** EXCERPTED DATA follows **
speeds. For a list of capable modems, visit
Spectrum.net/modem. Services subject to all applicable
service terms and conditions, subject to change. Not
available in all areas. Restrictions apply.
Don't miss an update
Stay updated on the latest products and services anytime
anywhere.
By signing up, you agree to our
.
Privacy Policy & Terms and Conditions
** End of EXCERPTED DATA **
-- WHAT YOU WILL DO --
Exactly as they appear, write out the lines from the one containing "By signing up, you agree to our" through the final line of the entries above, both included.

-- RESPONSE BOX --
By signing up, you agree to our
.
Privacy Policy & Terms and Conditions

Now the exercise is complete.